◆ **Work request**: Output all of the entries below precisely as written.

[Saved data entries]

☆ ☆ ☆ ☆

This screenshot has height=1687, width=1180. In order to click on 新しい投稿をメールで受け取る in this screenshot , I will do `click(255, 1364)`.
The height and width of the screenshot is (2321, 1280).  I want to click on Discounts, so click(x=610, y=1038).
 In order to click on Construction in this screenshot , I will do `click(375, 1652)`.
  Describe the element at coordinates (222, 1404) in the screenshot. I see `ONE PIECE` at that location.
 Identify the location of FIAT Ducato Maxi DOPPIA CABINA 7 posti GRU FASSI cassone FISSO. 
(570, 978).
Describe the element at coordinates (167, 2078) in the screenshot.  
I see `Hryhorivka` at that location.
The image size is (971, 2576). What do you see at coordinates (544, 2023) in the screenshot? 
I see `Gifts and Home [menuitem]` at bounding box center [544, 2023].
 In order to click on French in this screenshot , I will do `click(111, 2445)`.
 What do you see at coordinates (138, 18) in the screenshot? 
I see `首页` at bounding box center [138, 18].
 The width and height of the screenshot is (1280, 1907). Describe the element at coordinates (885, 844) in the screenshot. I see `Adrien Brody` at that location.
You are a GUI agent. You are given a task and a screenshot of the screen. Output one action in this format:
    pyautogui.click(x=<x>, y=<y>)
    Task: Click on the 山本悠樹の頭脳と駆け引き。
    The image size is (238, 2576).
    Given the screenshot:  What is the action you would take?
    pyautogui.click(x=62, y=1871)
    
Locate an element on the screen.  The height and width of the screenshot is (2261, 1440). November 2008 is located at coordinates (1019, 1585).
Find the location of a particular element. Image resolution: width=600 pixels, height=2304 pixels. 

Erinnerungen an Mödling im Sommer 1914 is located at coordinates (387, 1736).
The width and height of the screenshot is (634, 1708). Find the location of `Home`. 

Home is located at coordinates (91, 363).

☆ ☆ ☆ ☆

◆ **Result of the task**:
This screenshot has height=1687, width=1180. In order to click on 新しい投稿をメールで受け取る in this screenshot , I will do `click(255, 1364)`.
The height and width of the screenshot is (2321, 1280).  I want to click on Discounts, so click(x=610, y=1038).
 In order to click on Construction in this screenshot , I will do `click(375, 1652)`.
  Describe the element at coordinates (222, 1404) in the screenshot. I see `ONE PIECE` at that location.
 Identify the location of FIAT Ducato Maxi DOPPIA CABINA 7 posti GRU FASSI cassone FISSO. 
(570, 978).
Describe the element at coordinates (167, 2078) in the screenshot.  
I see `Hryhorivka` at that location.
The image size is (971, 2576). What do you see at coordinates (544, 2023) in the screenshot? 
I see `Gifts and Home [menuitem]` at bounding box center [544, 2023].
 In order to click on French in this screenshot , I will do `click(111, 2445)`.
 What do you see at coordinates (138, 18) in the screenshot? 
I see `首页` at bounding box center [138, 18].
 The width and height of the screenshot is (1280, 1907). Describe the element at coordinates (885, 844) in the screenshot. I see `Adrien Brody` at that location.
You are a GUI agent. You are given a task and a screenshot of the screen. Output one action in this format:
    pyautogui.click(x=<x>, y=<y>)
    Task: Click on the 山本悠樹の頭脳と駆け引き。
    The image size is (238, 2576).
    Given the screenshot:  What is the action you would take?
    pyautogui.click(x=62, y=1871)
    
Locate an element on the screen.  The height and width of the screenshot is (2261, 1440). November 2008 is located at coordinates (1019, 1585).
Find the location of a particular element. Image resolution: width=600 pixels, height=2304 pixels. 

Erinnerungen an Mödling im Sommer 1914 is located at coordinates (387, 1736).
The width and height of the screenshot is (634, 1708). Find the location of `Home`. 

Home is located at coordinates (91, 363).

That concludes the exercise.